Bonnie Alba
Retailers ban "Merry Christmas" at their own risk
By Bonnie Alba
It has become "politically correct" to ban the word "Merry Christmas" from commercials and retail stores during the holiday season. In 2005, there was a big hullabaloo over Target banning Salvation Army bell ringers and they were boycotted by many Christian consumers. The American Family Association keeps tabs on who's "naughty or nice" during the Christmas season.
Since then, many of those consumers base their buying gifts on how retailers express "Merry Christmas" in advertising and store signs. In a 2007 letter to the local paper, a gentleman and his family went on their annual Christmas gift-buying trip to the Mall. What used to make the buying trip a once-a-year experience was sadly missing. No Christmas music and carols of old wafting through the air, No Santa Claus proclaiming his Ho-Ho-Ho's, and No beautiful decorations. Except for a few measly signs of "Happy Holidays," there was nothing to distinguish the season from any other day of the year.

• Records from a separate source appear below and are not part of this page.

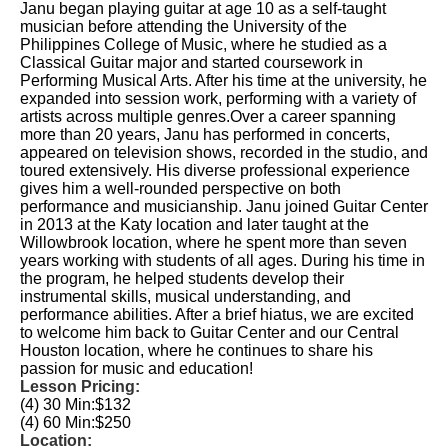
Janu began playing guitar at age 10 as a self-taught
musician before attending the University of the
Philippines College of Music, where he studied as a
Classical Guitar major and started coursework in
Performing Musical Arts. After his time at the university, he
expanded into session work, performing with a variety of
artists across multiple genres.Over a career spanning
more than 20 years, Janu has performed in concerts,
appeared on television shows, recorded in the studio, and
toured extensively. His diverse professional experience
gives him a well-rounded perspective on both
performance and musicianship. Janu joined Guitar Center
in 2013 at the Katy location and later taught at the
Willowbrook location, where he spent more than seven
years working with students of all ages. During his time in
the program, he helped students develop their
instrumental skills, musical understanding, and
performance abilities. After a brief hiatus, we are excited
to welcome him back to Guitar Center and our Central
Houston location, where he continues to share his
passion for music and education!
Lesson Pricing:
(4) 30 Min:
$132
(4) 60 Min:
$250
Location:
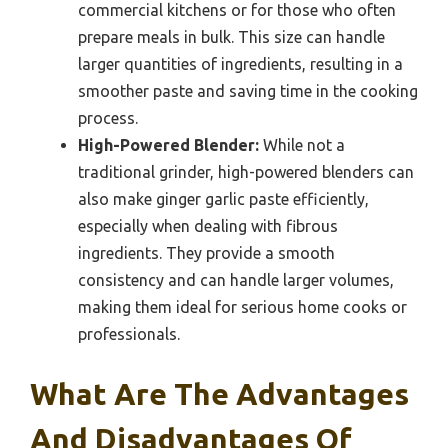
commercial kitchens or for those who often
prepare meals in bulk. This size can handle
larger quantities of ingredients, resulting in a
smoother paste and saving time in the cooking
process.
High-Powered Blender:
While not a
traditional grinder, high-powered blenders can
also make ginger garlic paste efficiently,
especially when dealing with fibrous
ingredients. They provide a smooth
consistency and can handle larger volumes,
making them ideal for serious home cooks or
professionals.
What Are The Advantages
And Disadvantages Of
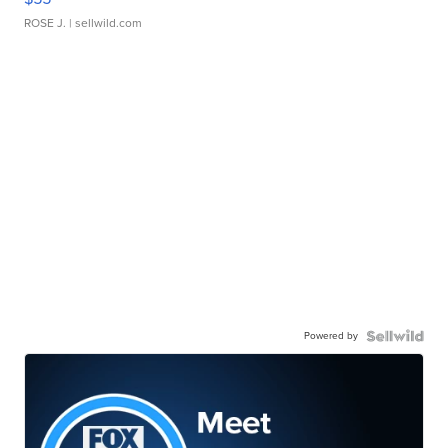
ROSE J.
| sellwild.com
Powered by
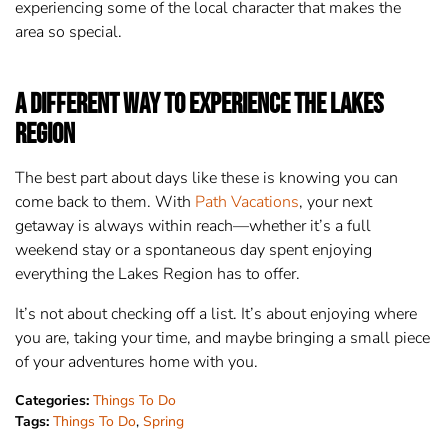
experiencing some of the local character that makes the
area so special.
A Different Way to Experience the Lakes
Region
The best part about days like these is knowing you can
come back to them. With
Path Vacations
, your next
getaway is always within reach—whether it’s a full
weekend stay or a spontaneous day spent enjoying
everything the Lakes Region has to offer.
It’s not about checking off a list. It’s about enjoying where
you are, taking your time, and maybe bringing a small piece
of your adventures home with you.
Categories:
Things To Do
Tags:
Things To Do
,
Spring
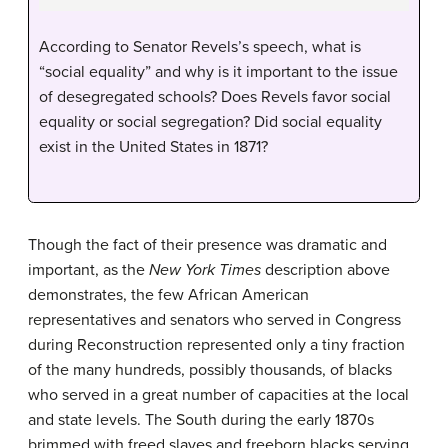
According to Senator Revels’s speech, what is
“social equality” and why is it important to the issue
of desegregated schools? Does Revels favor social
equality or social segregation? Did social equality
exist in the United States in 1871?
Though the fact of their presence was dramatic and
important, as the
New York Times
description above
demonstrates, the few African American
representatives and senators who served in Congress
during Reconstruction represented only a tiny fraction
of the many hundreds, possibly thousands, of blacks
who served in a great number of capacities at the local
and state levels. The South during the early 1870s
brimmed with freed slaves and freeborn blacks serving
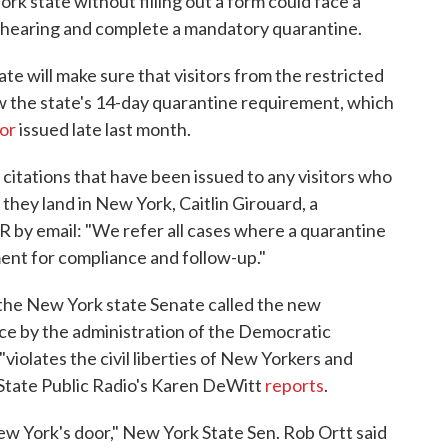
rk state without filling out a form could face a
a hearing and complete a mandatory quarantine.
te will make sure that visitors from the restricted
low the state's 14-day quarantine requirement, which
or
issued late last month.
itations that have been issued to any visitors who
 they land in New York, Caitlin Girouard, a
 by email: "We refer all cases where a quarantine
ment for compliance and follow-up."
the New York state Senate called the new
lace by the administration of the Democratic
violates the civil liberties of New Yorkers and
 State Public Radio's Karen DeWitt
reports
.
ew York's door," New York State Sen. Rob Ortt said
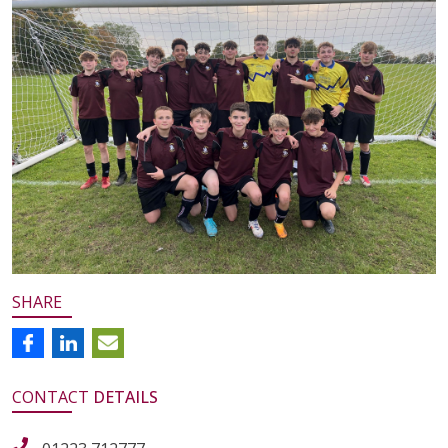
SHARE
CONTACT
DETAILS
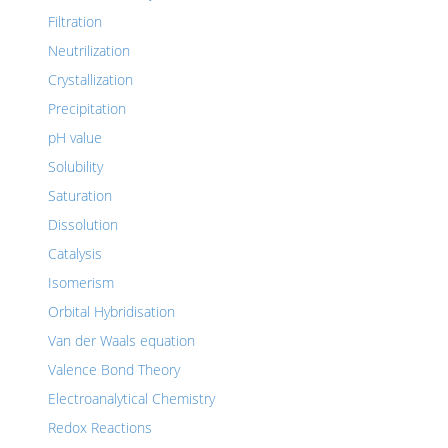
Filtration
Neutrilization
Crystallization
Precipitation
pH value
Solubility
Saturation
Dissolution
Catalysis
Isomerism
Orbital Hybridisation
Van der Waals equation
Valence Bond Theory
Electroanalytical Chemistry
Redox Reactions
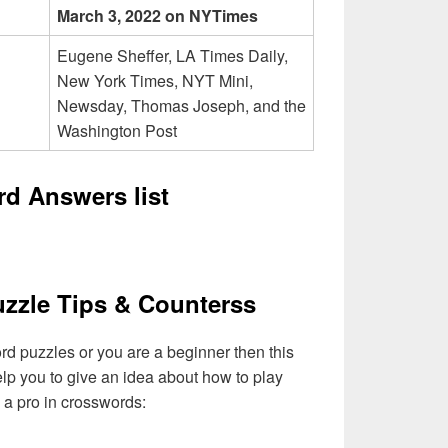
March 3, 2022 on NYTimes
Eugene Sheffer, LA Times Daily,
New York Times, NYT Mini,
Newsday, Thomas Joseph, and the
Washington Post
d Answers list
zzle Tips & Counterss
ord puzzles or you are a beginner then this
elp you to give an idea about how to play
a pro in crosswords:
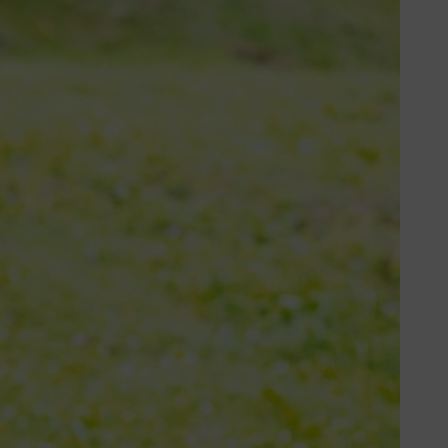
 and hard stems. Some fields have
he right blade helps you cut faster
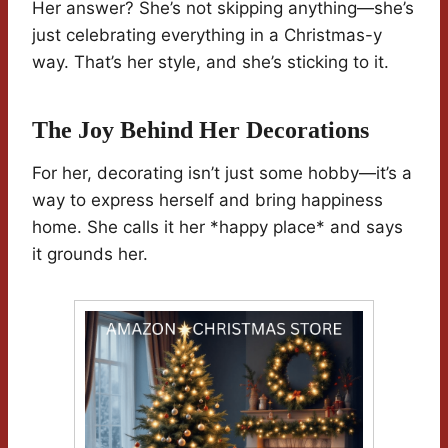
Her answer? She’s not skipping anything—she’s
just celebrating everything in a Christmas-y
way. That’s her style, and she’s sticking to it.
The Joy Behind Her Decorations
For her, decorating isn’t just some hobby—it’s a
way to express herself and bring happiness
home. She calls it her *happy place* and says
it grounds her.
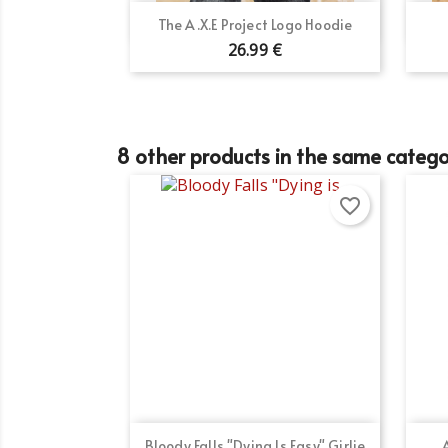
Quick view

The A.X.E Project Logo Hoodie
26.99 €
8 other products in the same catego
favorite_border
Quick view

Bloody Falls "Dying Is Easy" Girlie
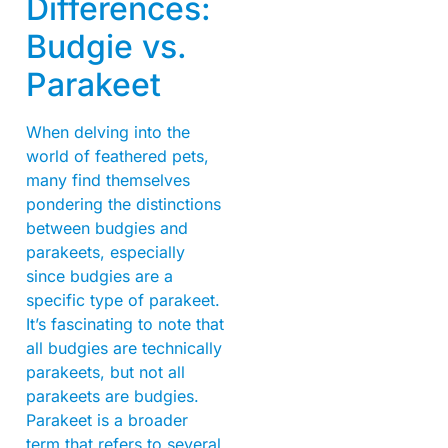
Differences:
Budgie vs.
Parakeet
When delving into the
world of feathered pets,
many find themselves
pondering the distinctions
between budgies and
parakeets, especially
since budgies are a
specific type of parakeet.
It’s fascinating to note that
all budgies are technically
parakeets, but not all
parakeets are budgies.
Parakeet is a broader
term that refers to several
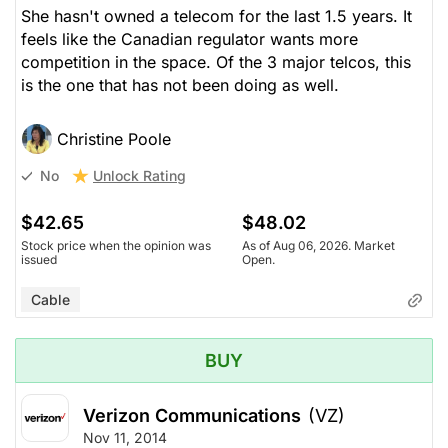
She hasn't owned a telecom for the last 1.5 years. It
feels like the Canadian regulator wants more
competition in the space. Of the 3 major telcos, this
is the one that has not been doing as well.
Christine Poole
Unlock Rating
No
$42.65
$48.02
Stock price when the opinion was
As of Aug 06, 2026. Market
issued
Open.
Cable
BUY
Verizon Communications
(VZ)
Nov 11, 2014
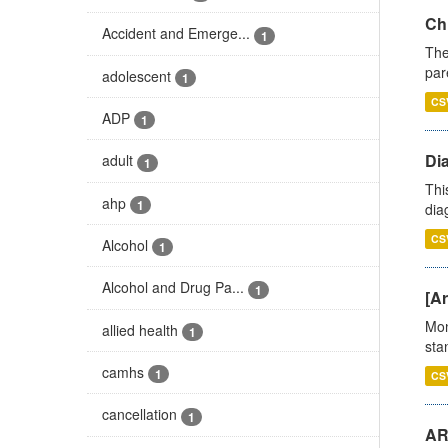
Ch
Accident and Emerge...
1
The
par
adolescent
1
CS
ADP
1
Di
adult
1
Thi
ahp
1
diag
CS
Alcohol
1
Alcohol and Drug Pa...
1
[Ar
Mon
allied health
1
stan
camhs
1
CS
cancellation
1
AR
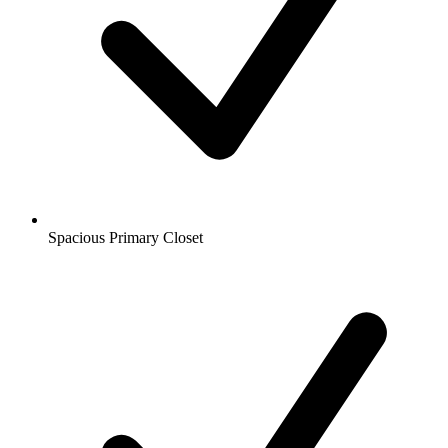
Spacious Primary Closet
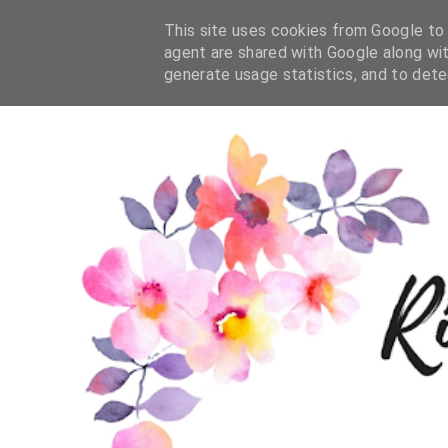
This site uses cookies from Google to d
agent are shared with Google along wit
generate usage statistics, and to det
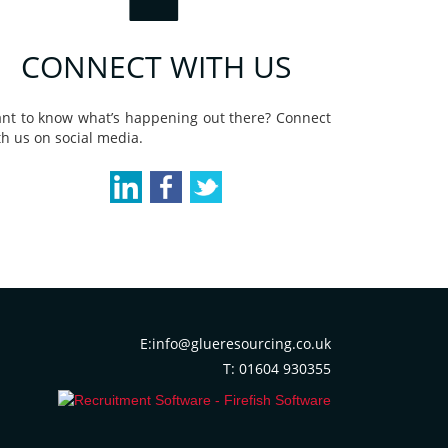
CONNECT WITH US
nt to know what’s happening out there? Connect
th us on social media.
E:info@glueresourcing.co.uk
T: 01604 930355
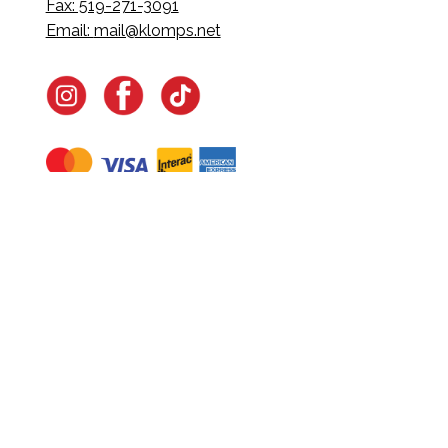
Fax: 519-271-3091
Email:
mail@klomps.net
Navigate
Home
In-Home Services
Our Story
Events
Our Team
Contact Us
Shop
Legal
Fundraising
Gift Cards
Club Red
Warranty &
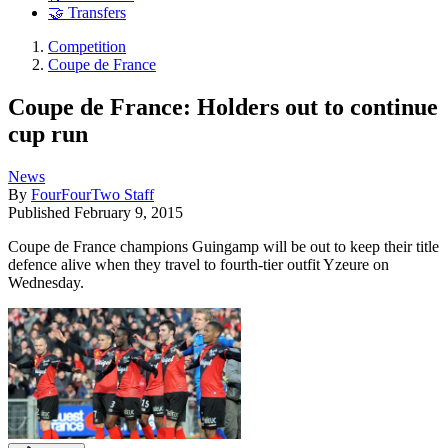
🤝 Transfers
Competition
Coupe de France
Coupe de France: Holders out to continue
cup run
News
By
FourFourTwo Staff
Published
February 9, 2015
Coupe de France champions Guingamp will be out to keep their title
defence alive when they travel to fourth-tier outfit Yzeure on
Wednesday.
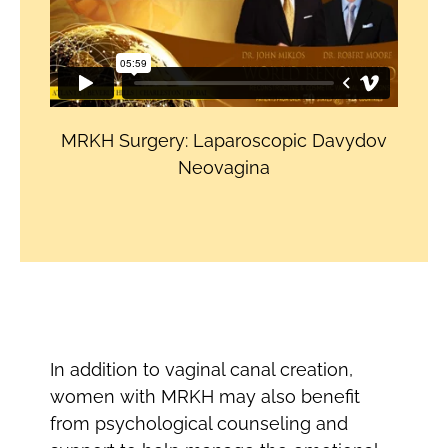
MRKH Surgery: Laparoscopic Davydov
Neovagina
In addition to vaginal canal creation,
women with MRKH may also benefit
from psychological counseling and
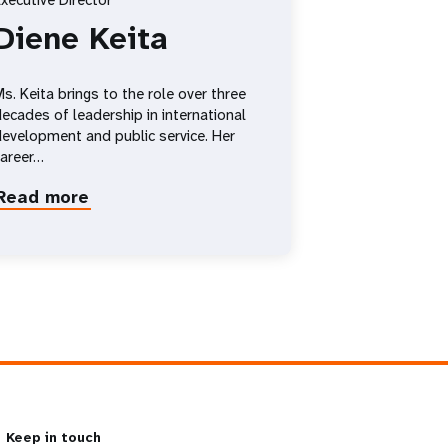
xecutive Director
Diene Keita
s. Keita brings to the role over three
ecades of leadership in international
evelopment and public service. Her
career…
Read more
about
Diene
Keita
Keep in touch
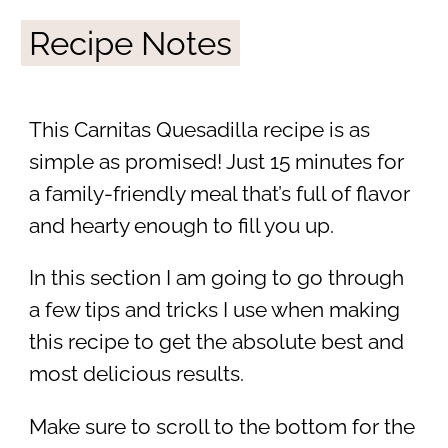
Recipe Notes
This Carnitas Quesadilla recipe is as
simple as promised! Just 15 minutes for
a family-friendly meal that’s full of flavor
and hearty enough to fill you up.
In this section I am going to go through
a few tips and tricks I use when making
this recipe to get the absolute best and
most delicious results.
Make sure to scroll to the bottom for the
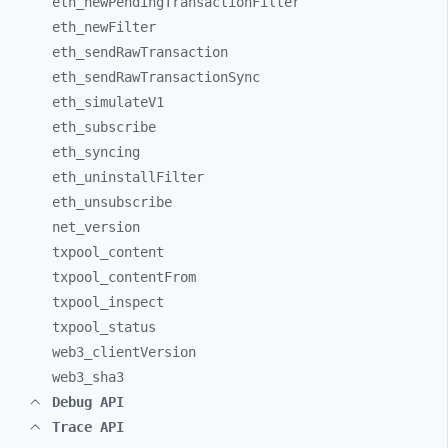
eth_
newPendingTransactionFilter
eth_
newFilter
eth_
sendRawTransaction
eth_
sendRawTransactionSync
eth_
simulateV1
eth_
subscribe
eth_
syncing
eth_
uninstallFilter
eth_
unsubscribe
net_
version
txpool_
content
txpool_
contentFrom
txpool_
inspect
txpool_
status
web3_
clientVersion
web3_
sha3
Debug API
Trace API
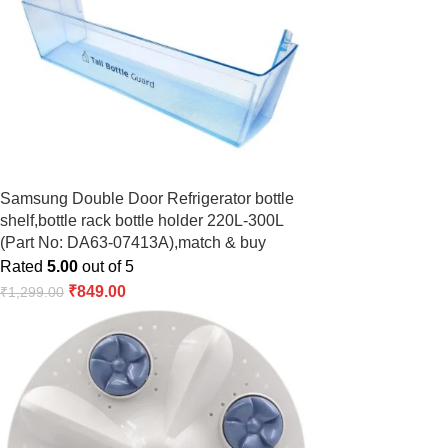
Samsung Double Door Refrigerator bottle
shelf,bottle rack bottle holder 220L-300L
(Part No: DA63-07413A),match & buy
Rated
5.00
out of 5
₹
849.00
₹
1,299.00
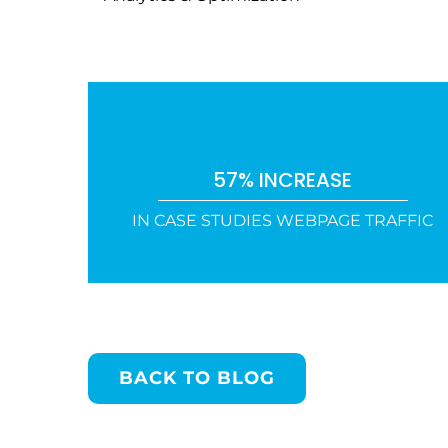
57% INCREASE
IN CASE STUDIES WEBPAGE TRAFFIC
BACK TO BLOG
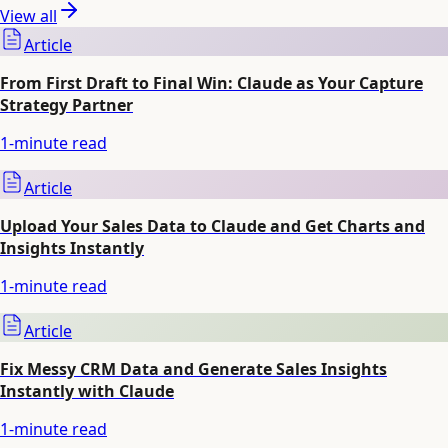
View all
Article
From First Draft to Final Win: Claude as Your Capture
Strategy Partner
1
-minute read
Article
Upload Your Sales Data to Claude and Get Charts and
Insights Instantly
1
-minute read
Article
Fix Messy CRM Data and Generate Sales Insights
Instantly with Claude
1
-minute read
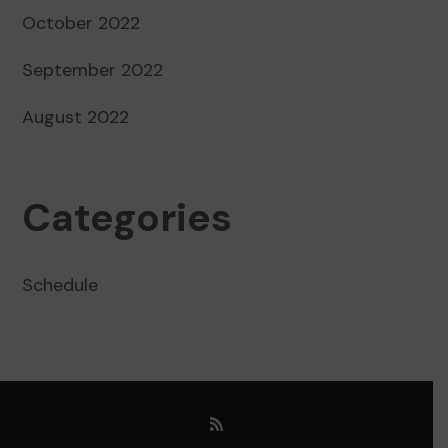
October 2022
September 2022
August 2022
Categories
Schedule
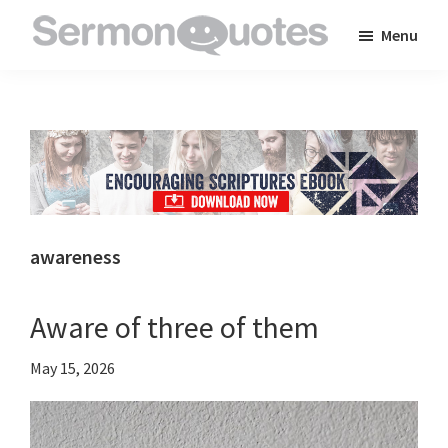
Skip
Skip
Skip
Menu
to
to
to
SermonQuotes
Sermon
main
primary
footer
Quotes
content
sidebar
to
inspire
and
encourage
you
awareness
in
your
Aware of three of them
faith
May 15, 2026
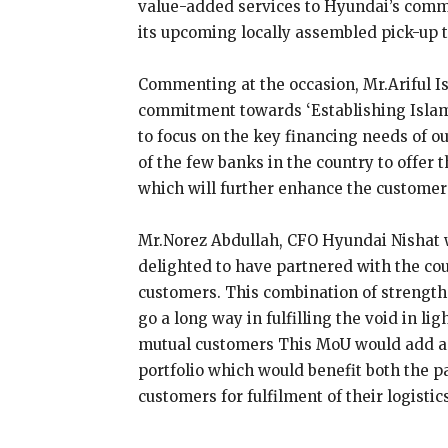
value-added services to Hyundai’s comm
its upcoming locally assembled pick-up t
Commenting at the occasion, Mr.Ariful 
commitment towards ‘Establishing Islami
to focus on the key financing needs of 
of the few banks in the country to offer 
which will further enhance the customer’
Mr.Norez Abdullah, CFO Hyundai Nishat w
delighted to have partnered with the cou
customers. This combination of strengt
go a long way in fulfilling the void in l
mutual customers This MoU would add a
portfolio which would benefit both the p
customers for fulfilment of their logistic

Does it matter? Is consumerism really that important to the retailers, especially the last quarter of the year. Evidently it is since after the first of the year, financial wizards almost always tally up last quarter earnings to point to a profitable year — or not.
Historically Christmas season consumerism will appear as a blip on the radar screen of the twentieth century. Before WWII, mountains of gifts under the Christmas tree were not considered the norm. Only after the war did Christmas, along with the availability of consumer credit, generate the kind of shopping environment Americans enjoyed the next 50 years. The Christmas holiday season became an ever bigger and grandiose gift-giving time, along with the gifts wrapped in bright colors with ribbons and bows.
My Aunt Evie (circa 1905) used to tell us the story of her family's Christmas in the early 1900s. Her mother (my Grandma), besides inviting relatives and friends during the Christmas season, also fed extra meals to the neighborhood hobos and tramps. Grandpa would set up a small Christmas tree upon which they placed candles on each branch and decorated with holly berry strings.
On Christmas Eve, it was a special event to light the candles, turn out the lights and sing Christmas carols. Visitors entering the house and walking by the tree might toss a pair of socks, nylons, a shirt, a pair of gloves or mittens, hats or ties, or a box of candy under the tree, unwrapped, no ribbons. Whoever fit the socks or other items got to wear them. Christmas meals were all important for family and friends around the table. There were so many that they had to eat in shifts. Grandmother loved this time of the year and brought all her cooking-baking skills to the table.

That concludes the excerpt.